The township’s first regular meeting of the board of trustees after last week’s election moved along quickly and covered a lot of ground, quite literally.
Four of the nine resolutions passed Monday evening dealt with property management and land transfers.
Beth Duzzny, manager of the Boardman Township Land Bank, discussed parcels that will either be remediated as nuisances by the township, maintained for flood mitigation or developed for residential purposes.
Trustees approved a resolution transferring three lots — 67, 68 and 69 — in Larchmont Park Plat, in Applewood Acres, to Boardman from the Mahoning County Land Bank.
The resolution states that they will “remain as open space as they are located within the Zone B Flood Zone.” Township Administrator Jason Loree said Zone B is just the area right outside the primary flood mitigation focus area.
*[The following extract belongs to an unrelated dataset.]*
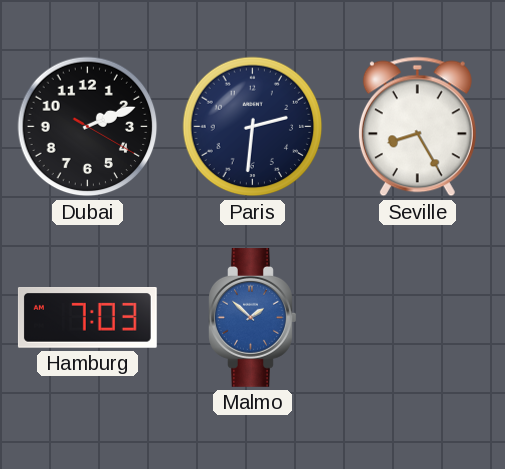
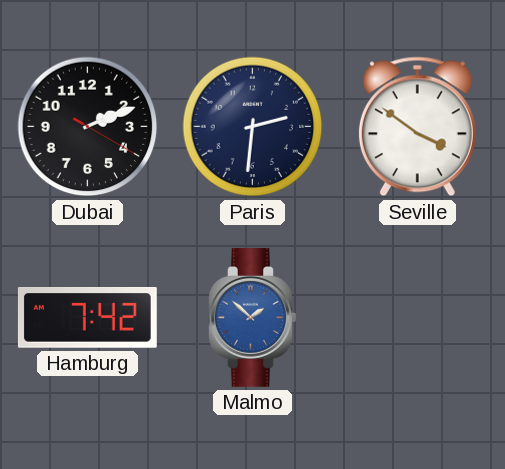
Seville: 8:25 -> 3:51
Hamburg: 7:03 -> 7:42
The township wants to acquire and hold parcels in those areas because they would hold little or no value for sale as residential properties because of the high risk of flooding.
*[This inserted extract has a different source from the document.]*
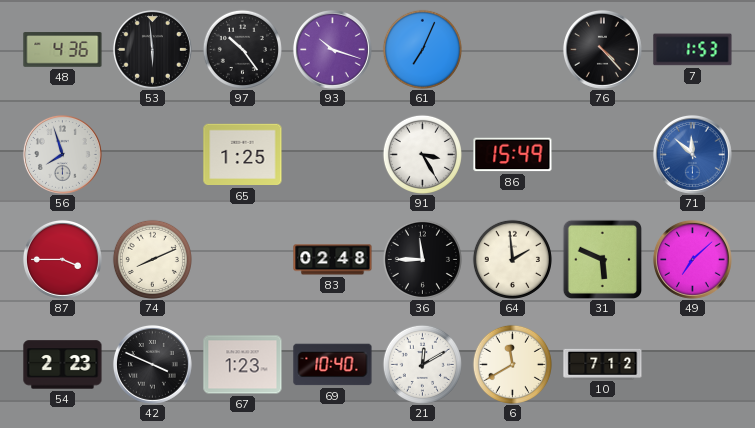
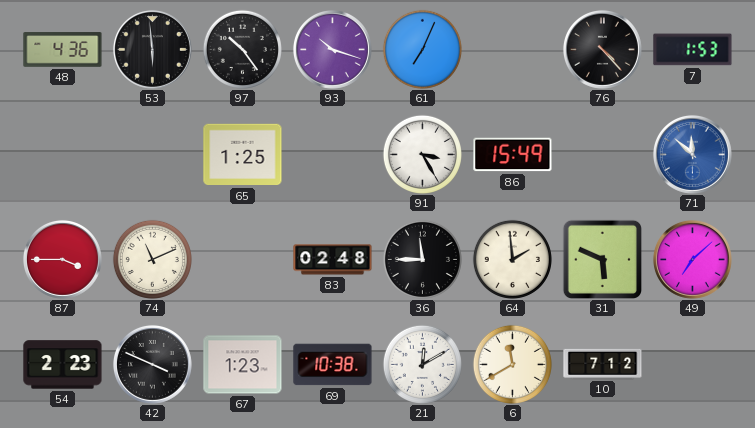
56: 7:57 -> none
74: 8:11 -> 11:11
69: 10:40 -> 10:38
Duzzny said the lots have been held in the hopes of a neighbor purchasing them to maintain the neighborhood.
“Which is kind of the goal of a lot of our land bank properties. Usually, they’re houses condemned or demolished and taken down to the vacant land, then they’re sold to the neighbors,” she said.
She said prospective buyers must be a direct neighbor abutting the property.
“If somebody else comes in and buys the property then they just own the property and they’re not looking at it every day and maintaining it to the best of its potential,” she said. Neighbors will usually end up making the lot part of their own property and beautifying it.
These lots, however, will be maintained for a different purpose.
“These never sold, and in looking at some of the flooding issues, it was determined it would be best to have those for a possible ABC (Stormwater District) project or maintenance of drainage issues to help the neighborhoods,” Duzzny said.
Two other resolutions transferred property from Boardman to the Mahoning County Land Bank. Trustee Larry Moliterno abstained from that vote because he is the treasurer for the county land bank. Trustees Steve Yacovone and Tom Costello approved the motions.
They transferred four parcels in the Newport and Brownlee Woods neighborhoods and the “easterly 75 feet of lot 26” in Meadowbrook Plat — along Meadowbrook Avenue — for the purpose of new home construction.
Duzzny said Marilyn Kenner of ABC and Ian Beniston, executive director of Youngstown Neighborhood Development Corporation, have some tentative plans for the lots, although no formal proposals have been presented yet.